Labouring Market
Right on cue amid the release of jobs data, its the stock market that is suddenly starting to labour.
In the two weeks since my call to"sell the market," the prevailing narrative has abruptly shifted to the negative. The gradual deceleration in the once 'exceptional' U.S. economy is beginning to show in the data. Weaker-than-expected manufacturing reports and a pronounced decline in the economic surprise index have soured the previously bullish outlook. Weaker employment data are now expected to proliferate, causing a problem for the stock market. Bad news has suddenly become bad news.
Weaker data, previously a signal to investors to add risk, is now giving rise to sober second thoughts. The mechanism of weaker inflation data that gave rise to rate-cutting expectations has been a propellant for higher stock valuations.

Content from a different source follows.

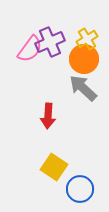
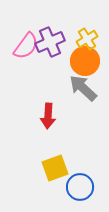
pink semicircle: moved 4 px left, 3 px up
orange circle: moved 1 px right, 2 px down
yellow square: moved 1 px right, 1 px down; rotated 36 degrees clockwise
blue circle: moved 2 px up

Combined with higher-than-expected earnings over the past two quarters, the case for a bull run to new highs has been solid. But weakening earnings from a decelerating economy now threatens the bull case.
This week's data are expected to confirm a slowing of the labour market. Even if the April slowdown in retail sales and new orders doesn't show up in this data, it surely will in May or June. Job quitting, often seen as a leading indicator of labour demand, has been heading lower for months and is now below pre-COVID levels. The Fed has kept its foot on the rate hike brakes long enough. Their 'review mirror' approach is suddenly causing the economy to head into a ditch, even if they haven't noticed it yet.
Fed Quits Rate
Stocks will bear the brunt. Speculative fever has crescendoed with a meme-stock flare-up from Gamestop. Sucking in the last few FOMO retail speculators is what a bull market does best just before it corrects. Cleansing this irrational behaviour will create a better environment for a more prudent and sustainable phase in the secular bull market. You Reddit here first.
I have steadfastly believed that any dis-inverting of the yield curve will reduce risk appetite. Restoring the 'normal' shape of 2-year yields below 10-year in the U.S. treasury market can only happen with pain. Now that the labour market is softening, the potential for higher 10-year yields has diminished. The likelihood of a sharp drop in 2-year yields is more plausible. Cue the negative estimate revisions.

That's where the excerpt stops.